Uiteindelijk heb je alles wat je is overkomen een plek gegeven. In je zoektocht om je kwetsbaarheid en je weerbaarheid te leren kennen, heb je veel geleerd. Je kunt jezelf en anderen uitleggen wat er is gebeurd. Je begrijpt hoe je psychose kon ontstaan, en hoe je in balans blijft. Je erkent wat er is gebeurd. Je bent je kwetsbaarheid ontstegen.

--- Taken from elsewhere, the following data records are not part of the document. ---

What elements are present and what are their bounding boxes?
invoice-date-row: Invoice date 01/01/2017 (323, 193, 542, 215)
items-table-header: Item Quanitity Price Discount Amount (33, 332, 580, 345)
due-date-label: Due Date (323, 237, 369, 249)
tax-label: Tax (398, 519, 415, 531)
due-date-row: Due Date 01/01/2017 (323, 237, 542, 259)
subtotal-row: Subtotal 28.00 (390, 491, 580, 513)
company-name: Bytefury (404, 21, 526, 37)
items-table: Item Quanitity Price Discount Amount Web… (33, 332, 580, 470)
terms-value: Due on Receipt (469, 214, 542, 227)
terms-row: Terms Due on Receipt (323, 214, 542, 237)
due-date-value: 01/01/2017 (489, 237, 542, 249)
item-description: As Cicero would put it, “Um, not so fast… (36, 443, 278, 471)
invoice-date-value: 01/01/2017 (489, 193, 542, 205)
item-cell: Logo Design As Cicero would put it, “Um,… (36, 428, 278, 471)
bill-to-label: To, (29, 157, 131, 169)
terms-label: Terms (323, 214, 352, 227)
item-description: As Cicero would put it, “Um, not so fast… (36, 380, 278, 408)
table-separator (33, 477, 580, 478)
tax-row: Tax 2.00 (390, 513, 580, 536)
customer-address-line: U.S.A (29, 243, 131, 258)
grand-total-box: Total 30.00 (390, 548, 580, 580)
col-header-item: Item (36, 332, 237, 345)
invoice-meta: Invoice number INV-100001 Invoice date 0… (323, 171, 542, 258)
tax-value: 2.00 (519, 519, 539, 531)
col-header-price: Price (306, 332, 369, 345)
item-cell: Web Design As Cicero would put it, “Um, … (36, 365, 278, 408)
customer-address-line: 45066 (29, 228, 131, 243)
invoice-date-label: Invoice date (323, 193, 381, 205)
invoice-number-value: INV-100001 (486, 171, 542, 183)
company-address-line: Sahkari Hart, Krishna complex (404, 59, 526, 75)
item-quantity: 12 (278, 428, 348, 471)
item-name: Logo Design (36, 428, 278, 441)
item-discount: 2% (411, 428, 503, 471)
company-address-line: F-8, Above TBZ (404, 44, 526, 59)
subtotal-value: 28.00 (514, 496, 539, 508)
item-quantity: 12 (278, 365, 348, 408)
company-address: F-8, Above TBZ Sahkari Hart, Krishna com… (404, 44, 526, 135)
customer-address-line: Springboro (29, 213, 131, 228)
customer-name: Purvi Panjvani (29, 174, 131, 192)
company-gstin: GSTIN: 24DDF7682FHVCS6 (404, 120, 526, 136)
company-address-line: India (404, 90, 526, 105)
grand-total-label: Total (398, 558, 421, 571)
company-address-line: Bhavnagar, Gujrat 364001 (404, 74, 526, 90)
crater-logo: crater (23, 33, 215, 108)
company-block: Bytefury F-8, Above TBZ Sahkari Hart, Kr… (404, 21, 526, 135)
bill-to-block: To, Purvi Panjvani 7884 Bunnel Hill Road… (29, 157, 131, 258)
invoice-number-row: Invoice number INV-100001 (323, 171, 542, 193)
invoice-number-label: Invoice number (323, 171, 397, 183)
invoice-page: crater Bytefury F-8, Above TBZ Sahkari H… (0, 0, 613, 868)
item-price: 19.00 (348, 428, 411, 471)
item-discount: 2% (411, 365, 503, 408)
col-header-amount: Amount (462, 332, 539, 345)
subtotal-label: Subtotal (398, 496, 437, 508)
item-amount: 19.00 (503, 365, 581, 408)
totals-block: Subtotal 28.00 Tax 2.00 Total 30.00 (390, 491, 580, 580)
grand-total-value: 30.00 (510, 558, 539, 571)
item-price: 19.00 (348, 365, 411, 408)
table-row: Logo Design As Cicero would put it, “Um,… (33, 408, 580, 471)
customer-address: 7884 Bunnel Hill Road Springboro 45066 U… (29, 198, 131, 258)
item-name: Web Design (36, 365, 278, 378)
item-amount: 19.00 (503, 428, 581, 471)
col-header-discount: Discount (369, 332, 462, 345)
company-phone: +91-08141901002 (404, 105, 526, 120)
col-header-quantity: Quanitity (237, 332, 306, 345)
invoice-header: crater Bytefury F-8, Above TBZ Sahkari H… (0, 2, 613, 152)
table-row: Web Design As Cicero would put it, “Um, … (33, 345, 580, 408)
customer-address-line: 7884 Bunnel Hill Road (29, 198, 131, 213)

Leven voorbij de psychosegevoeligheid betekent niet dat je helemaal symptoomvrij bent. Maar je hebt geleerd dat je psychotische ervaringen en je stemmingswisselingen te maken hebben met je kwetsbaarheid en je weerbaarheid. Ook ontdek je dat de omgeving waar je in zat, op bepaalde gebieden niet goed voor je was. Je weet waar de psychose en de stemmingswisselingen vandaan komen en vooral: dat je er zelf óók invloed op hebt. Stress of angst kunnen bijvoorbeeld een spanningsveld veroorzaken, omdat ze je weerbaarheid verminderen. Net zoals dat bij iederéén gebeurt. Je bent je er van bewust dat je een terugval kunt krijgen. Maar het is óók duidelijk dat er een stijgende lijn zit in je herstel. Je merkt dat het steeds beter met je gaat.
Je bent nu iemand met ervaring
Je hebt geleerd om te gaan met vooroordelen over psychose. Je kunt mythes ontkrachten. Je hebt een visie op de toekomst en je durft zelfs weer te dromen – ondanks het besef dat je je leven van vóór je psychose niet meer helemaal terugkrijgt. Je bent nu zelf iemand met ervaring. Je kunt anderen helpen en inspireren met die ervaringen. Je hebt de regie over je leven terug en je hebt geleerd wat je moet doen (en wanneer) als je uit balans dreigt te raken. Je weet welke rol medicatie kan spelen, en je hebt het gebruik ervan tot een minimum teruggebracht of bent er mee gestopt. Behandeling en therapie hebben je voldoende ondersteund dat je het leven zelf weer aan kan. Hulpverlening kan op de achtergrond aanwezig zijn, maar eigenlijk heb je ze niet meer nodig. Je hebt immers geleerd wat je moet doen als je uit balans dreigt te raken. Mocht het nodig zijn, dan trek je aan de bel.
Voorbeeld
Hans heeft drie keer een psychose meegemaakt. De eerste keer op zijn twintigste, de laatste alweer vijftien jaar geleden. Hij heeft lang gestoeid met deze moeilijke perioden in zijn leven. Nu zijn kinderen het huis uit zijn, kijkt hij met voldoening terug op deze roerige tijden. Met zijn kinderen gaat het goed en ook zelf heeft hij weinig te klagen, behalve over de extra kilo’s die hij door zijn medicijngebruik erbij heeft gekregen.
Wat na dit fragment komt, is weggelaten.